Although both the CAs broadly reflected Nepal’s social and ideological diversity, negotiations were largely split between one (more conservative) side led by the traditional parties (NC and UML) and the other (more progressive) side led by the UCPN-M in alliance with Madhes-based parties, and, in the case of CA I, the Janajati caucus. This neat bifurcation began with the thematic committees, and moved up through the Constitutional Committee of CA I, and the Committee on Constitutional-Political Dialogue and Consensus (CCPDC) of CA II – both of which comprised representatives of all political parties in the respective CAs and included their senior leadership.

Differences between the two sides came to a head around major contentious issues: the form of government – parliamentary versus presidential versus a mixed system; the electoral system – first-past-the-post (FPTP) versus proportional representation (PR) versus a mixed system; territorial federalism versus identity-based federalism; whether or not to maintain a Constitutional Court; and provincial representation in the Upper House of the national parliament – an equal number from each province or based on population size.

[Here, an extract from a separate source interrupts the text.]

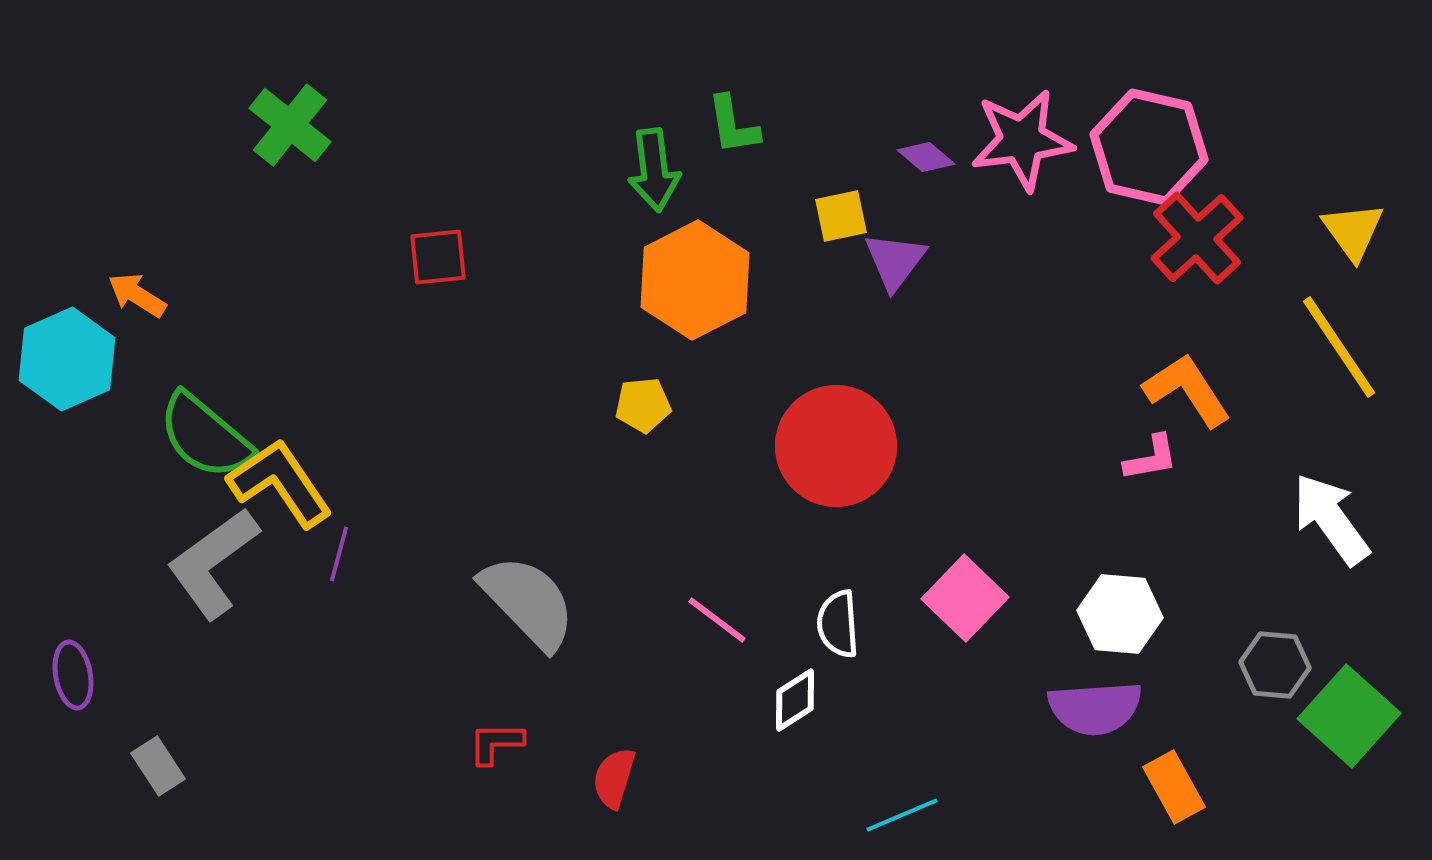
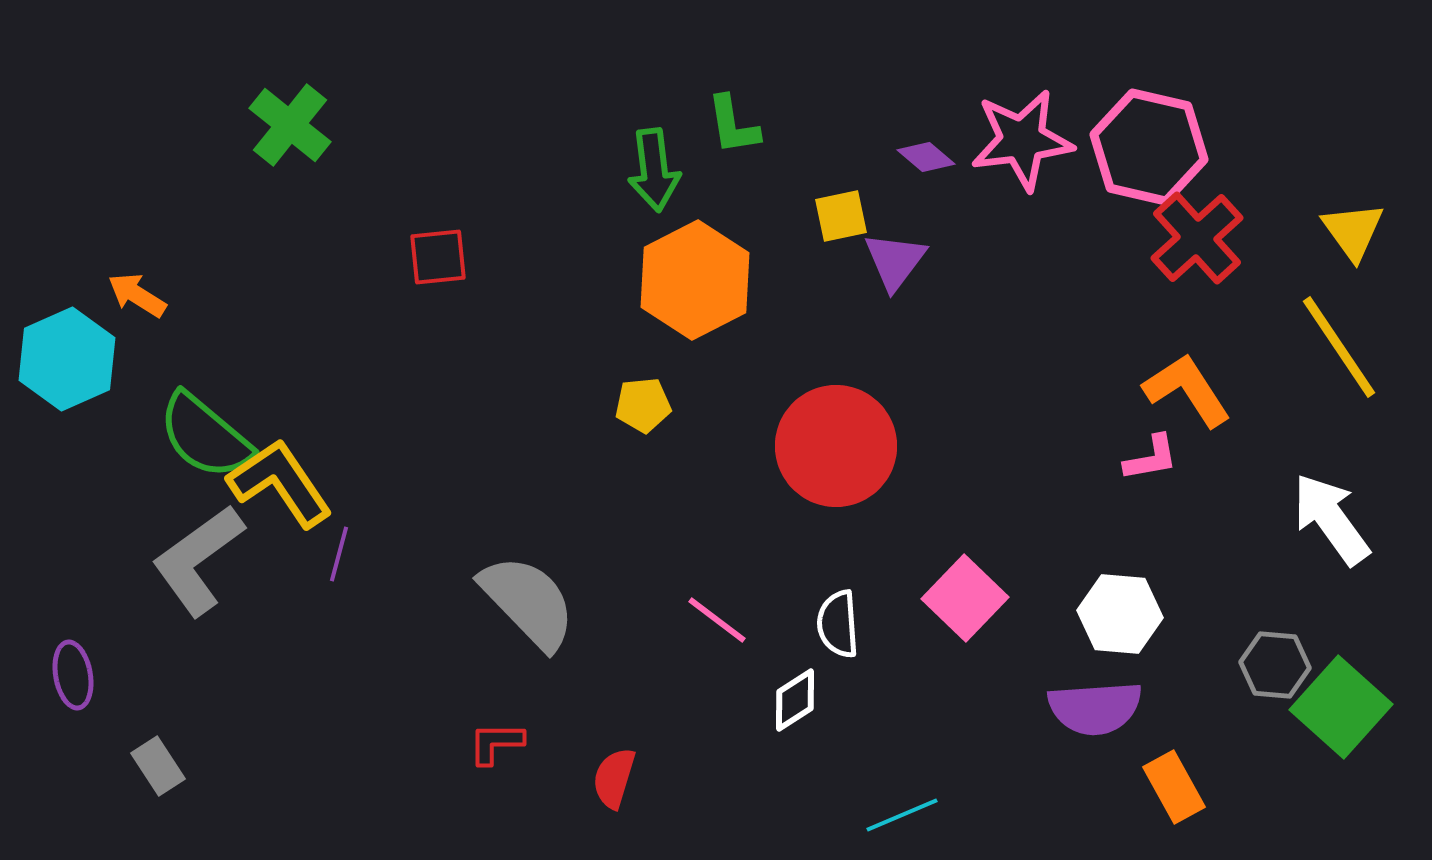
gray L-shape: moved 15 px left, 3 px up
green square: moved 8 px left, 9 px up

The Constitutional Committee of CA I and the CCPDC of CA II both formed sub-committees to resolve points of contention between the parties in the thematic committees. The five-member Dispute Resolution Sub-Committee of CA I was headed by Pushpa Kamal Dahal Prachanda, UCPN-M Chair, and included the senior leaders from the NC, UML, the Madhes-based parties, and one small party, the CPN (United). It was able to resolve some differences, such as on a bicameral parliament at the national level and unicameral assembly at the provincial, and overall reduced the number of contentious issues from 288 to 117.

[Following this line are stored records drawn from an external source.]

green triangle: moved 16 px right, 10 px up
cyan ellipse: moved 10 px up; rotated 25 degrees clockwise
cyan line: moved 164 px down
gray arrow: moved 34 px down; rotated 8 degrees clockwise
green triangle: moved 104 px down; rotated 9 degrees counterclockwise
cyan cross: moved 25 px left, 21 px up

The remaining 117 contentious issues were handed over to the CCPDC in CA II, headed by senior UCPN-M leader Baburam Bhattarai. The new nine-member Dispute Resolution Sub-Committee was headed by Laxman Lal Karna from one of the Madhes-based parties, and consisted of second-tier leaders of both big and small parties. It was able to come up with recommendations to resolve many of the outstanding issues – for example, proposing equal weight to FPTP and PR in the distribution of parliamentary seats, maintaining a Constitutional Court for a limited period, and proportional representation of all the aggregated social groups in both elected and non-elected state apparatus, including the judiciary. But still it could not suggest a solution to the federal design.

In any case, the CCPDC rejected these recommendations and tensions between progressive and conservative agendas continued to undermine progress. For example, in November 2014 the NC and the UML, along with some smaller parties, presented an alternative proposal that pushed for FPTP instead of a mixed electoral system, for a parliamentary system, and for territorially based federalism with seven provinces.

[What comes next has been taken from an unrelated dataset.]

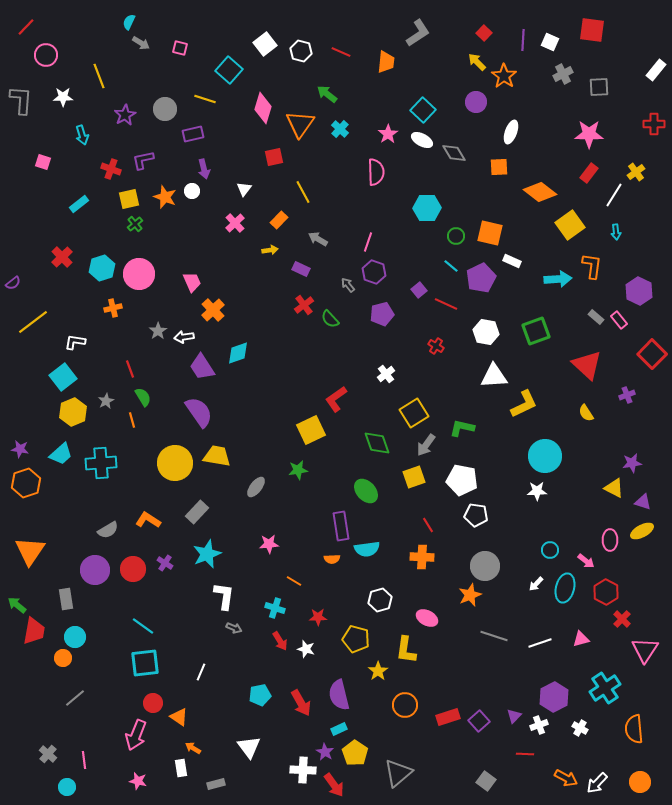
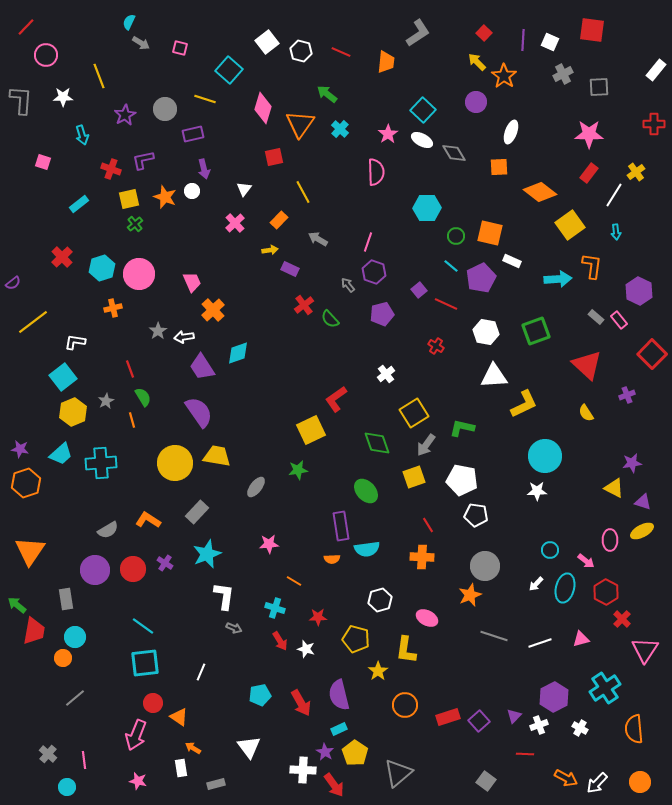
white square at (265, 44): moved 2 px right, 2 px up
purple rectangle at (301, 269): moved 11 px left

In CA I, the different caucuses comprising CA members across political parties were able to include identity- related rights in the reports of the CA committees. But CA II effectively disallowed any kind of caucusing, for instance by the NC, the UML and the UCPN-M issuing party whips against proposing amendments to the draft constitution and also during voting. This was despite the fact that, although the party whip was recognised in the CA’s function as the Legislature-Parliament, the CA rules had no provisions for the whip in the constitutional business of the CA. Some CA members from the NC initially defied the whip but later had to relent. Hence, the role of Madhesi, Janajati and Dalit CA members along with women representatives was confined to serving as lobbying groups within their respective parties.

Outcomes

The May 2012 22-Point Agreement had sought compromises on key disputed issues, specifically: a mixed government system; a mixed electoral system with greater weight for FPTP (60 per cent) compared to PR (40 per cent); and the provision of a Constitutional Court for limited period. On federalism, the agreement suggested 11 provinces while deferring decision on names and boundaries to a federal commission. However, the ruling UCPN-M subsequently backtracked on the agreement, under pressure from the Janajati caucus and the Madhes-based parties over the failure to decide on the federal structure, as well as from Maoist hardliners over an associated deal to hand over leadership of the government to the NC after promulgation of the new constitution.

The 16-Point Agreement of June 2015 upheld many of the terms of its May 2012 predecessor, while diverging on key issues such as the adoption of a parliamentary system, and reducing the number of federal provinces to eight – although again it deferred decision on demarcation and denomination respectively to a provincial assembly and a federal commission. Since this deferral contravened Article 138 of the Interim Constitution, which states that the CA ‘shall determine the number, boundary, names and structures of the autonomous provinces’, and which was also confirmed by a Supreme Court decision, the senior leaders of the major political parties eventually agreed on seven provinces.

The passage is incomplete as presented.